Back story- have been with partner for two years, he has two children from previous relationship ( ages 7 and 5 ) I have one child who is 13. We do not live together. He has a 50/50 set up for the children. We both have the same child free weekends ( EOW)
I adore his children, I give them lots of love, attention, we play, we have lots of laughs etc, they are lovely but can be ‘alot’ at times compared to other children their age. Or maybe I am just not used to looking after small children anymore and my patience and tolerance is less these days compared to when my own child was that age. Or maybe it’s because they aren’t my children? I don’t know…I ask myself these questions alot as I some times dread time spent with them because it’s so full on. And they don’t sleep very well on a night, so when we all have weekends together ( at my partners house as they have their own rooms there and so does my child) ( my house isn’t big enough) I sometimes feel exhausted by the end of it.

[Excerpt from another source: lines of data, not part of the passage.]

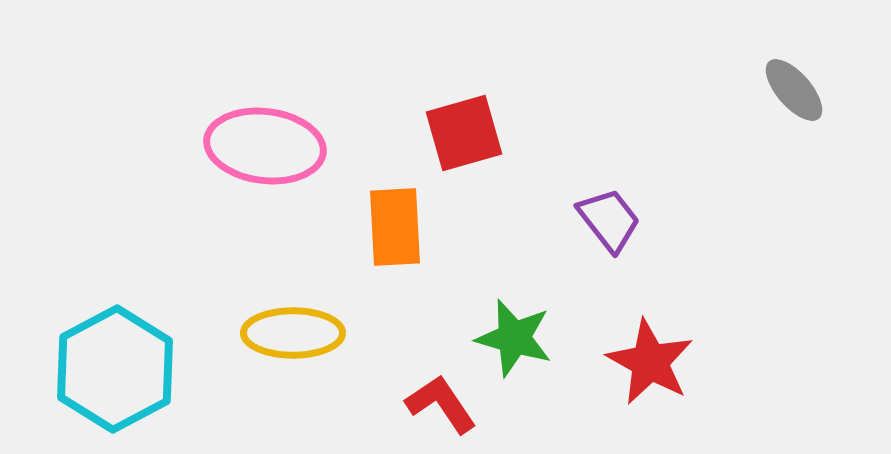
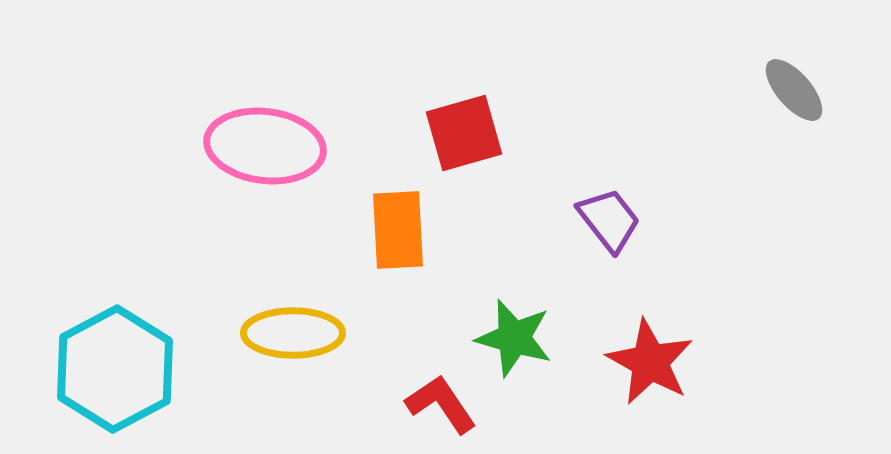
orange rectangle: moved 3 px right, 3 px down
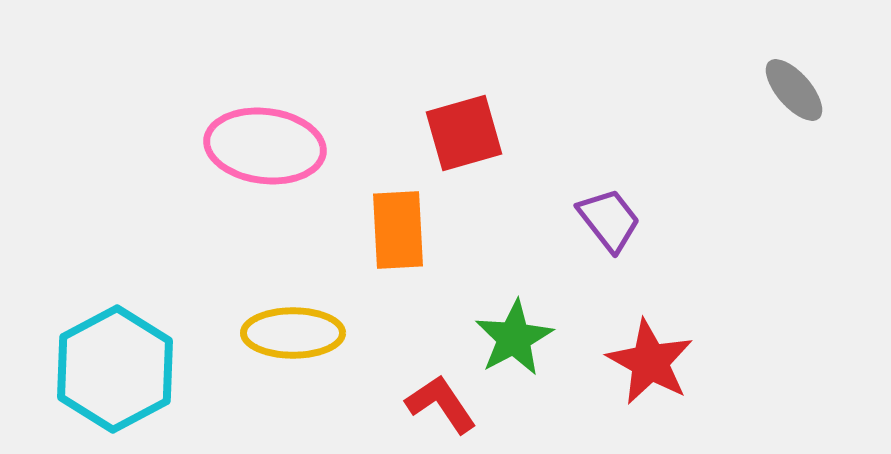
green star: rotated 28 degrees clockwise
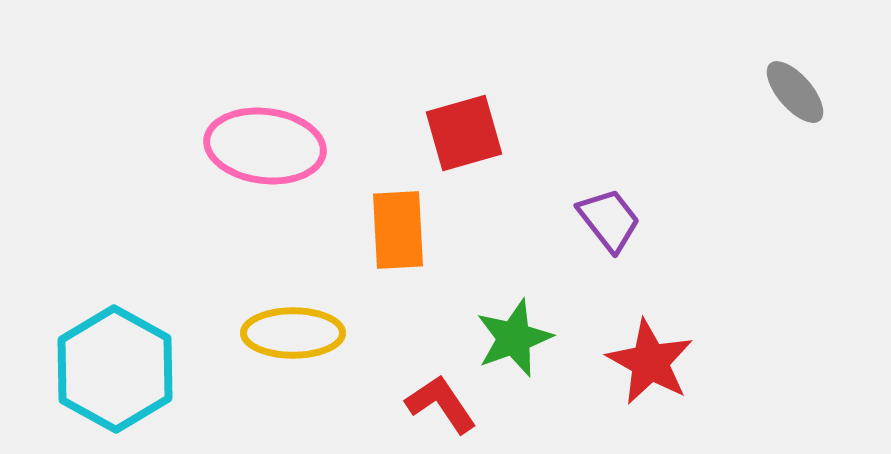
gray ellipse: moved 1 px right, 2 px down
green star: rotated 8 degrees clockwise
cyan hexagon: rotated 3 degrees counterclockwise
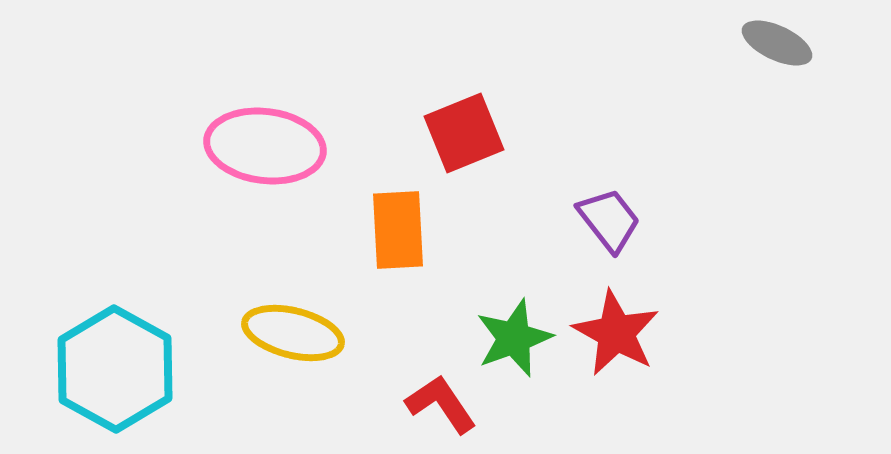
gray ellipse: moved 18 px left, 49 px up; rotated 24 degrees counterclockwise
red square: rotated 6 degrees counterclockwise
yellow ellipse: rotated 14 degrees clockwise
red star: moved 34 px left, 29 px up
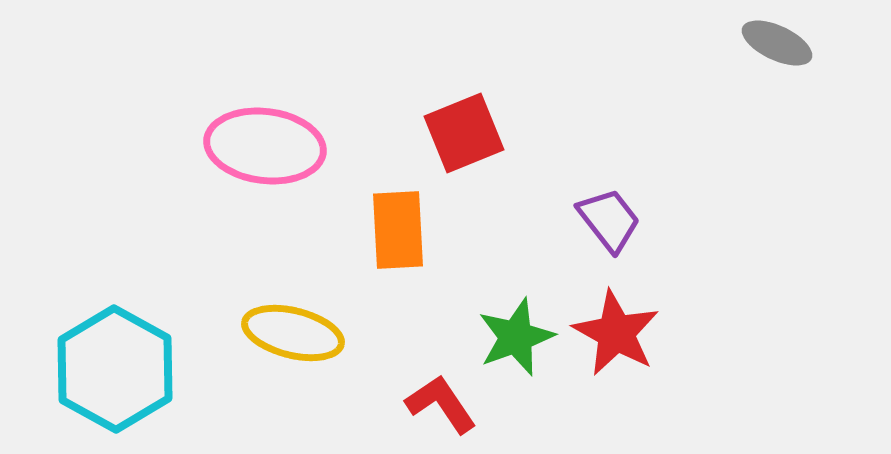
green star: moved 2 px right, 1 px up
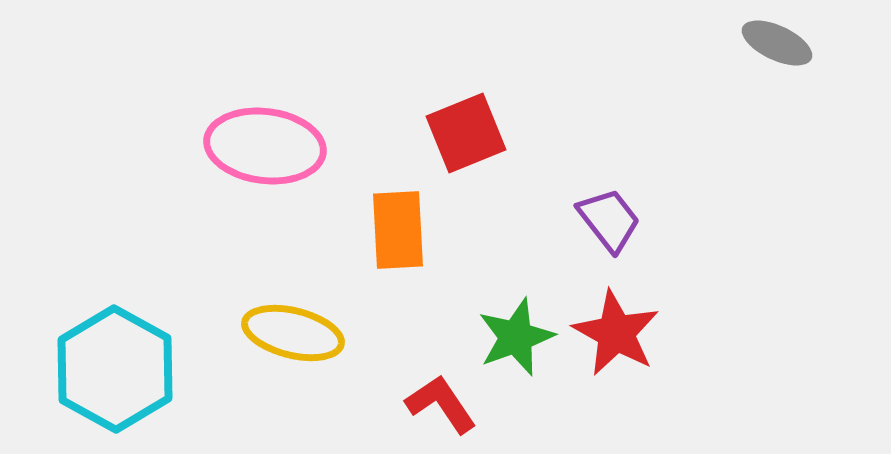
red square: moved 2 px right
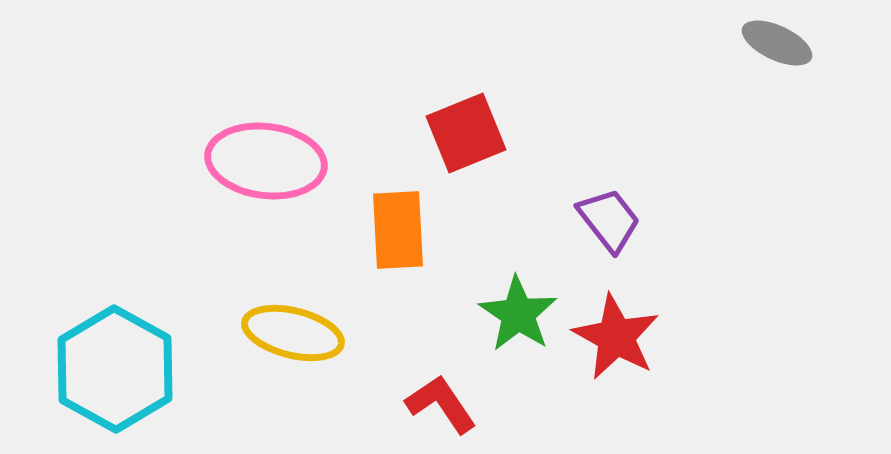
pink ellipse: moved 1 px right, 15 px down
red star: moved 4 px down
green star: moved 2 px right, 23 px up; rotated 18 degrees counterclockwise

So….sometimes I want to stay at home on one of the nights that it is our weekend for our children and then see them the next day and do something nice together or just all be chilling out, cooking etc. I really really value my own space and my own ‘me time’ I also believe they need that quality one on one time with their dad, Just as I like to have my one on one time with my child.
But my partner is constantly doing the guilt tripping thing, if I say I’m going to stay at home on the Friday and see them all on the Saturday, it’s always an issue but he’ll do it in a way where he’ll twist things massively. He’ll say ‘well the kids haven’t seen you’ or ‘i thought you’d of just stayed here’ or he’ll say ‘ I think it’s just cos you wanna be at home in the peace you never really want to stay over when the kids are here’ or ‘they keep asking about you I think they miss you’
When I don’t give in and stick with what I want to do, I get the silent treatment or it will become the unnecessary huge issue that it doesn’t need to be over the next few days..
And it makes me feel like an awful person, but I have to remind myself that I am not their mother, they have one already, but I feel this pressure on me all the time from him which I don’t think is fair.
If I bring this up when it’s bothering me he’ll say things like he didn’t mean it like that when I know that he does and it just goes round in circles resulting in me feeling like I’m over thinking everything because he plays it all down when I bring it up to him. It’s just making me feel very confused.
I know there will be some people who say well you knew he had children. Yes I did, but I didn’t think that meant I had to be made to feel awful that I don’t want to spend the whole time with them when they are with him. And you never know what it’s going to be like when you are in a relationship with children involved until you are actually in it.
Anyway I don’t even know what I’m asking advice on here, I just needed to get it off my chest and out of my head.